Selon le type de foulée que nous adoptons, en attaquant le sol par le talon ou par l’avant-pied (arche antérieure), nous n’employons pas le corps de la même façon et par conséquence nous ne le construisons pas de la même manière. Deux techniques de course, deux corps différents ! Pour ceux qui se sont essayés à la foulée avant-pied, encore nommée foulée minimaliste, naturelle, ou médio-pied, ils ont pu constater que les mollets étaient fortement sollicités.
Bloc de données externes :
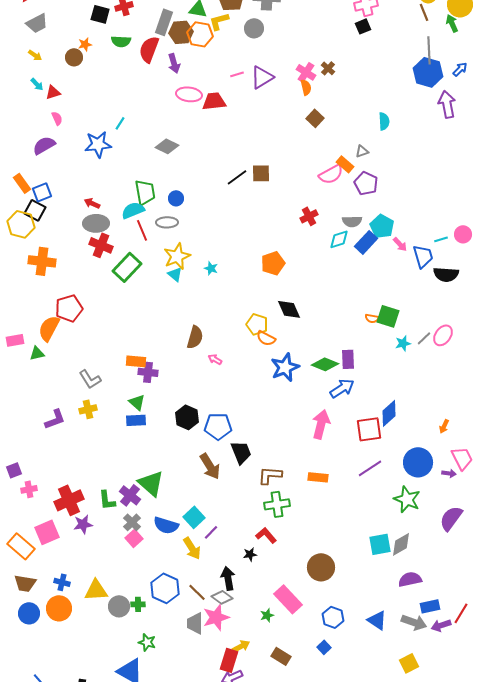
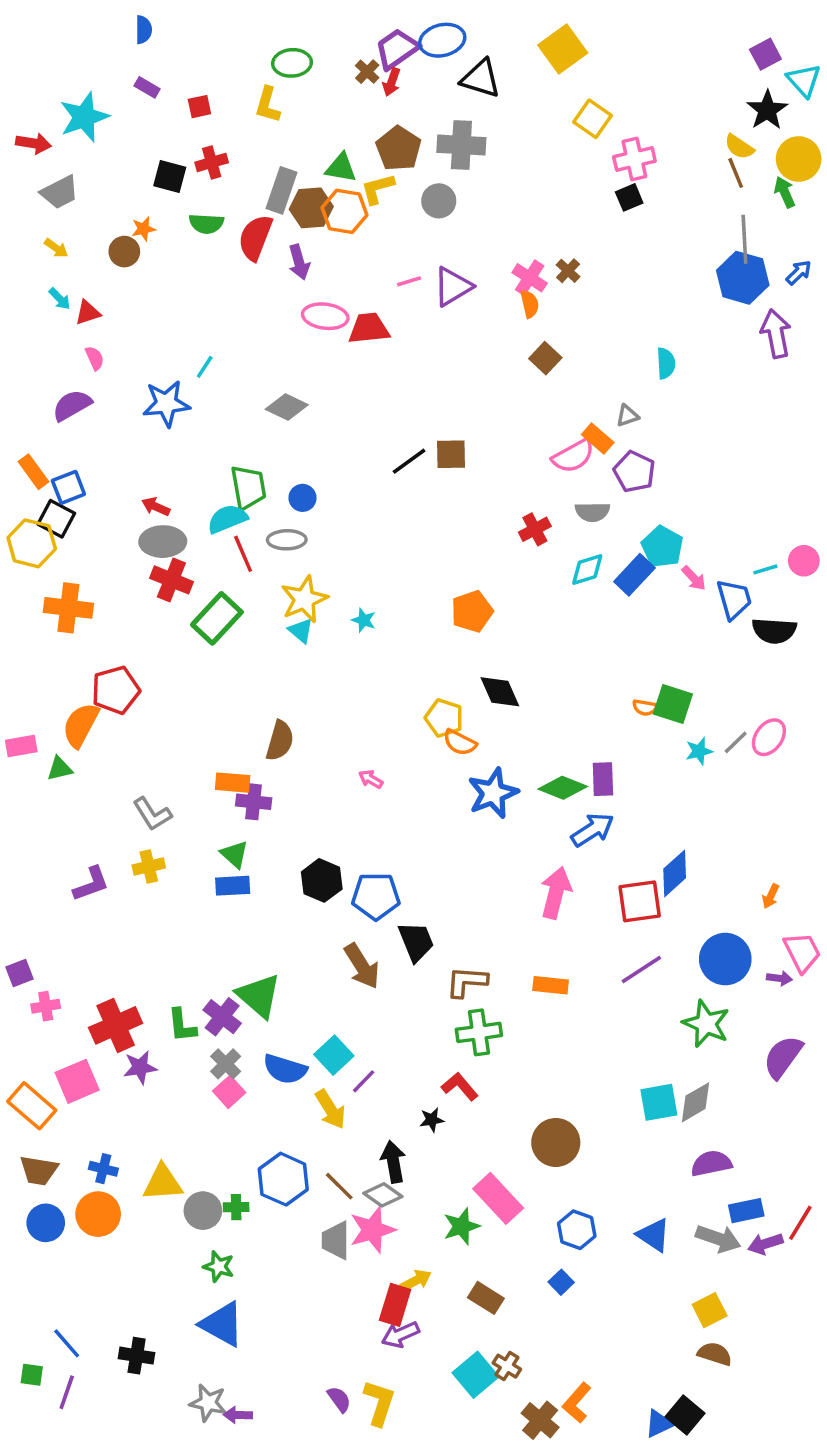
gray semicircle: (352, 221) -> (592, 512), moved
brown semicircle: (195, 337) -> (280, 741), moved
green star: (267, 615) -> (461, 1226), size x1.5
green star: (147, 642) -> (219, 1267), moved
Rien d’étonnant puisque le bras de levier employé pour amortir la force de réaction au sol[1] à chaque foulée est différent, tout comme le ‘’déroulé’’ du pied au sol. Lors d’une attaque talon, le pied ‘’déroule’’ depuis le talon jusqu’à l’arche antérieure pour terminer par les orteils. La zone en appui change et se déplace vers l’avant. Le pied prend contact par le talon (bord postéroinférieur), pivote vers l’avant autour de celui-ci, se pose à plat, puis pivote toujours vers l’avant autour de l’arche antérieure, tel un cube roulant sur le sol. Tandis que, lors d’une attaque avant-pied, il n’y a pas de ‘’déroulé’’ du pied à proprement parlé. L’arche antérieure se pose en premier, le pied pivote vers l’arrière autour de celle-ci jusqu’à ce que le talon effleure le sol (phase d’amortissement), puis le pied pivote vers l’avant (phase de propulsion) avant que l’arche antérieure ne quitte le sol suivi par les orteils. La zone en contact avec le sol est identique durant toute la phase d’appui. Quitte à se répéter, le pied ne fait que pivoter autour de l’arche antérieure. Seule l’étendue du contact varie selon que le talon s’abaisse ou se soulève.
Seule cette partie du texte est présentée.